Dall’informazione alla cultura antimafia: il ruolo di teatro, cinema, tv e letteratura
“Nessun recinto deve ostacolare la libertà di espressione, frutto del confronto tra diversi esponenti della cultura, magistratura, produzioni cinematografica e televisiva, giornalismo. E’ questo il primo assunto che chi decide di gravitare intorno a tali mondi deve sempre tenere a mente, ben espressi da don Luigi Ciotti quando, nel corso del suo intervento di apertura dei lavori di “Contromafie 2009” ha parlato di coerenza tra “pensieri e azioni, fatti pubblici e vita privata”.
I ruoli di teatro, cinema, tv, letteratura e musica nell’ambito del percorso che dall’informazione conduce alla cultura antimafia sono stati il fulcro del sottogruppo che ieri, sabato 24, si è riunito al Palazzo delle Esposizioni, che ospitava il seminario “Per un dovere di informazione”.
Santo Della Volpe, giornalista del Tg3 e moderatore dell’incontro, ha esordito ponendo l’accento sul ruolo sociale e culturale rivestito dalla fiction “Il capo dei capi” inerente alla biografia di Totò Riina e oggetto di polemiche che la condannarono in quanto rea di avere dipinto il boss mafioso come un eroe. “L’attore Claudio Gioè – ha ricordato il giornalista – che ha avuto il ruolo del protagonista, quando è andato in visita a Corleone è stato portato in trionfo: ma festeggiavano i suoi meriti artistici o il fatto che in lui rivedevano Riina?”.
Secondo il regista Enzo Monteleone e il produttore Angelo Barbagallo, la fiction è stata un buon prodotto televisivo, capace anche di raccontare eventi attuali come la questione dei papelli. “Se i ragazzi emulano Riina la colpa è da imputare al loro tessuto sociale e alla loro cultura”.
L’attenzione si è spostata inoltre su altre fiction: “La Piovra”, capace di raccontare fatti di criminalità organizzata verosimili, “Paolo Borsellino” di Pietro Valsecchi con Giorgio Tirabassi come protagonista, oltre a pellicole dello spessore di “Gomorra” e “Fortapasc”, sulla vita del giornalista Giancarlo Siani, ucciso il 23 settembre 1985.
Gaetano Savatteri del Tg5 ha focalizzato l’attenzione sull’importanza di “riconoscere e distinguere i racconti storici di mafia da quelli che si accostano all’immagine che si ha del mafioso; ogni produzione, cinematografica, televisiva o letteraria che sia, deve essere contestualizzata. Tuttavia, le fiction non possono essere del tutto fedeli trasposizioni della realtà in quanto gli sceneggiatori devono seguire delle regole che in alcune occasioni li portano a utilizzare una sorta di licenza poetica. L’aspetto più drammatico e preoccupante è che il giornalismo stia diventando fiction: dilaga l’aspetto emozionale e la volontà di troppi colleghi di affiancare le notizie all’intrattenimento”. Una situazione che sfocia “in una deformazione per cui i fatti diventano opinioni e i processi si svolgono in studi televisivi e non nelle aule di tribunale” come ha spiegato Raffaele Marino, procuratore della Repubblica di Torre Annunziata.

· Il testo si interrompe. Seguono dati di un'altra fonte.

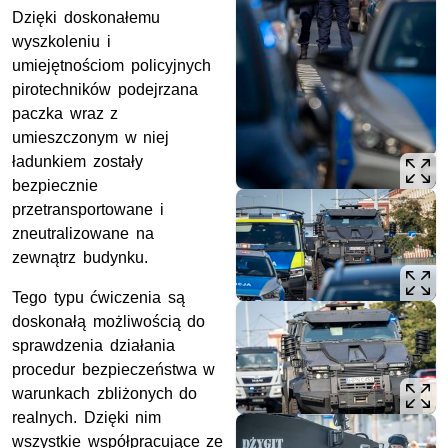
Dzięki doskonałemu
wyszkoleniu i
umiejętnościom policyjnych
pirotechników podejrzana
paczka wraz z
umieszczonym w niej
ładunkiem zostały
bezpiecznie
przetransportowane i
zneutralizowane na
zewnątrz budynku.
Tego typu ćwiczenia są
doskonałą możliwością do
sprawdzenia działania
procedur bezpieczeństwa w
warunkach zbliżonych do
realnych. Dzięki nim
wszystkie współpracujące ze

Nel corso dei lavori è stata inoltre messa sotto la lente d’ingrandimento la rete di internet. Secondo una recente statistica, tra le 20 e le 23 di sera sono 27 i milioni di italiani – di target eterogeneo e variegato dal punto di vista culturale e di posizione sociale – che si connettono ad internet. Per Mario Maffucci, già direttore di Rai Uno, un’ associazione come Libera “deve essere in grado di stare al passo con la tecnologia e di unire ancora di più i propri aderenti attraverso una rete non solo sociale ma anche telematica”.
La giornata si è conclusa con alcune testimonianze, come quella dei Modena City Ramblers, che questa primavera hanno tenuto dei concerti sui terreni confiscati alla mafia, o come quella di Giulio Cavalli, attore e registra di un teatro di denuncia.
Da una prima analisi è emersa la volontà di ottenere delle fiction che siano ancora più puntuali e meglio prodotte, frutto di una sinergia tra settori quali cinematografia, magistratura e informazione. Si ricerca inoltre una televisione di qualità incarnata, per esempio, dalle serate monotematiche che alla visione del film facevano seguire un approfondimento in studio.